Sunday, July 5, 2009

Somewhere Kruschev's Shoes Are Dancing

I was in Dallas last weekend, accompanying my son to a baseball tournament. We played in Carrollton, to be exact—one of several North Dallas suburbs to which the well-healed have fled from the inner city—and our motel was in yet more prosperous Addison. Luxurious, relatively low-rise office buildings (of the sort that proliferate in Texas, where spreading out is usually cheaper than piling up) lined the boulevards. Posh restaurants were legion. On the other hand, simple establishments patronized by people in our economic bracket were to be found only as we drove farther west on Beltline Road. We direly needed an ordinary supermarket early Sunday afternoon, for the team was scheduled to play at least one more game, and the temperature had risen well above 100 degrees. We were in search of bottled water. Finally we came to a strip mall of the kind known to any large thoroughfare in any American suburb. Yet this one failed to fit the mold in one disquieting way: it was strictly non-English. Most of the storefronts were labeled in Spanish (I believe I saw one announcing Thai merchandise of some kind). The people strolling through the parking lot were distinctly indio, as they are styled in Mexico (i.e., short, squat, and dark—descendants of native tribes far more than of conquistadors). The clerk in the mercado who checked me out had an oddly uneasy look on his face, as if afraid that trouble might start on his watch—that some lout might happen along and demand to know why one of mine was in their store. He certainly appeared to be a lot more nervous than I was.

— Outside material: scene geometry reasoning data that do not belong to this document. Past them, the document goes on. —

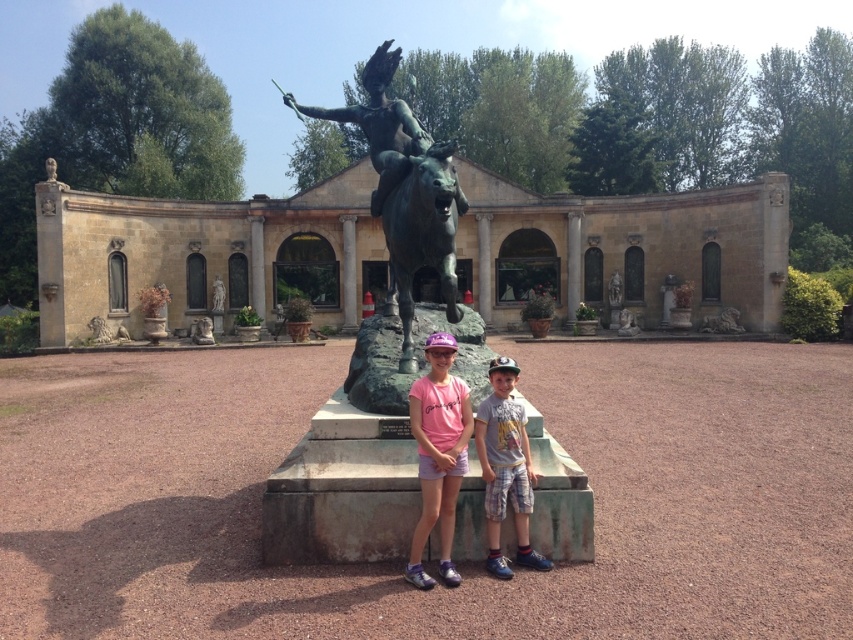 Does stone building at center appear over bronze statue at center?

No.

Is stone building at center to the right of bronze statue at center from the viewer's perspective?

Indeed, stone building at center is positioned on the right side of bronze statue at center.

I want to click on stone building at center, so click(x=202, y=253).

Which is below, pink fabric shirt at center or gray cotton shirt at center?

gray cotton shirt at center is lower down.

Between pink fabric shirt at center and gray cotton shirt at center, which one has more height?

Standing taller between the two is pink fabric shirt at center.

Measure the distance between point (x=440, y=394) and camera.

Point (x=440, y=394) is 19.16 feet away from camera.

Where is `pink fabric shirt at center`? This screenshot has height=640, width=853. pink fabric shirt at center is located at coordinates (438, 452).

Consider the image. Who is higher up, stone building at center or pink fabric shirt at center?

stone building at center is higher up.

Does point (317, 273) lie in front of point (421, 586)?

No, (317, 273) is behind (421, 586).

Identify the location of stone building at center. (202, 253). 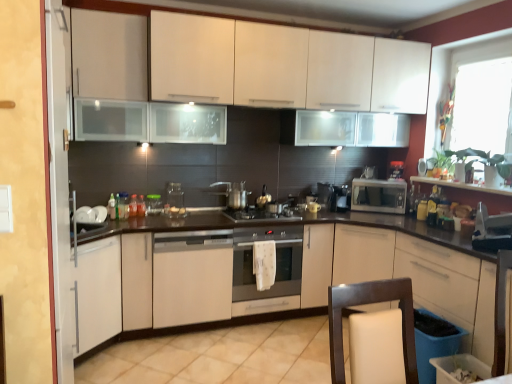 Where is `blank space above transparent glass window at upper right (from a real-world perspective)`? This screenshot has height=384, width=512. blank space above transparent glass window at upper right (from a real-world perspective) is located at coordinates tap(485, 64). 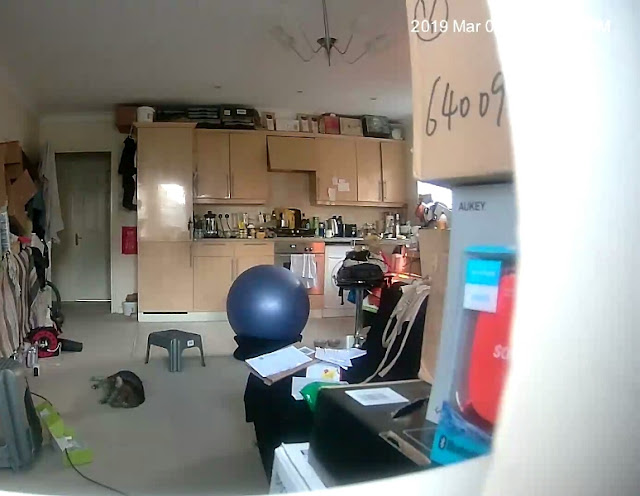 The height and width of the screenshot is (496, 640). I want to click on step stool, so click(x=175, y=340). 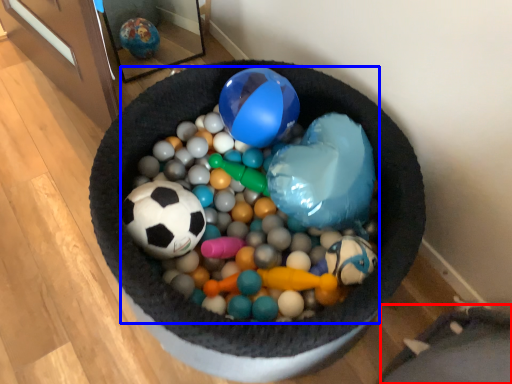 Question: Which point is further to the camera, bean bag chair (highlighted by a red box) or ball (highlighted by a blue box)?

Choices:
 (A) bean bag chair
 (B) ball

Answer: (A) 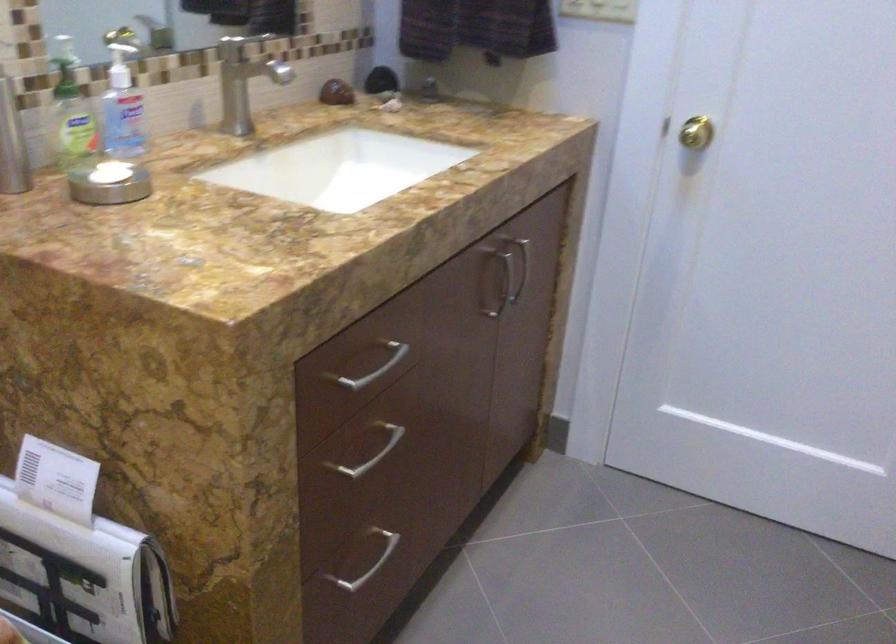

What I miss when I listen to news or read editorials posted on the Net or suffer through three or four minutes of a politician’s blather is any awareness, be it ever so remote, of the kind of situation I have just described. The people who lecture us and claim to lead us really have no idea what’s happening on the ground. They don’t live on the ground: they live in their own gilded cloud. They live in Addison—they live at the eastern end of Beltline Road. They don’t know that their maids and yard men and illegal wage slaves are not speaking Castellano Spanish, but rather a sub-standard dialect in constant flux which numbers among its major objectives to keep gringos from understanding. They don’t spare a thought to the kind of civil unrest—gang fighting, race terrorism, literal skirmishing in the streets—that may erupt if competing cultures continue to be pumped into the same confined spaces as available jobs dwindle and pay plummets. The politicians, at least, are well aware of the value of race hatred as a means of mobilizing voter blocs; but even they think no farther than the next election, the next chance to grab more power. As for the columnists, publishers, and educators who lead a privileged existence in gated neighborhoods with state-of-the-art security systems, you will readily grasp that they cannot understand why poor people should not be allowed to scramble over each other for a chance at the few bills they will be offered (tax-free) to mow the patrón’s lawn.

The whole Dallas/Fort Worth area, where I grew up and worked at my first jobs, has become a nightmare of racing sprawl and concrete nullity. Much of this explosion is driven by the fusion of Texas and Mexico. I have now largely accepted that the fusion will become formalized somehow within the next few decades—and I look forward to it, in a way, if it offers some of us Americans a chance to form a new nation pruned of the moral and cultural rot of our utopian intelligentsia. Yet this concrete wasteland isn’t culture, either. As these people who grew up knowing how to raise their own beans and squash and mangos abandon that knowledge for hauling plywood or nailing shingles to make an endless succession of apartment complexes, I see only an anthill rising higher and higher. This president and his Congress have changed things only in the sense that they have accelerated all the ruination nursed along by the Bush Administration: the outsourcing of creative white-collar employment to foreign shores, the incubation of undereducated masses in ever greater need of public works, the destruction of the tax base, the multiplication of fuming freeways and restless travelers incapable of spending an evening with a book… nothing new, just more and more and more of the same. And this is our change.

The health-care system could instantly be healed if lawsuits were restricted. Greenhouse gases could be slashed to a fraction of their current values if immigration to urban centers like Dallas and LA were brought under control. Crime and poverty could be reduced if local neighborhoods were restored through a combination of abolishing zoning restrictions and designing pedestrian-friendly streets. The misery of unemployment could be much alleviated if children were taught agriculture throughout high school and if overhauled neighborhoods used some of their current garage-and-pavement space for gardens. Ethnic traditions could be fostered in a meaningful way if traditional methods were combined with high-tech agriculture and if tighter-knit, more stable neighborhoods matured around corner churches and parks and cafes. Life could so easily be made better.

But no—we must have the free-bus-pass, free-health-card regimental dystopia of perfect idiots, and the helter-skelter, divide-and-conquer chaos of ruthless political opportunists. What Nikita Kruschev said half a century ago as he pounded a U.N. rostrum with his shoe, Barack Obama would be repeating right now if he had a degree of sincerity equal to his Bush-like arrogance: “We will bury you.” I did not celebrate the Fourth of July yesterday. To set off firecrackers over a fresh grave seems to me in consummate bad taste.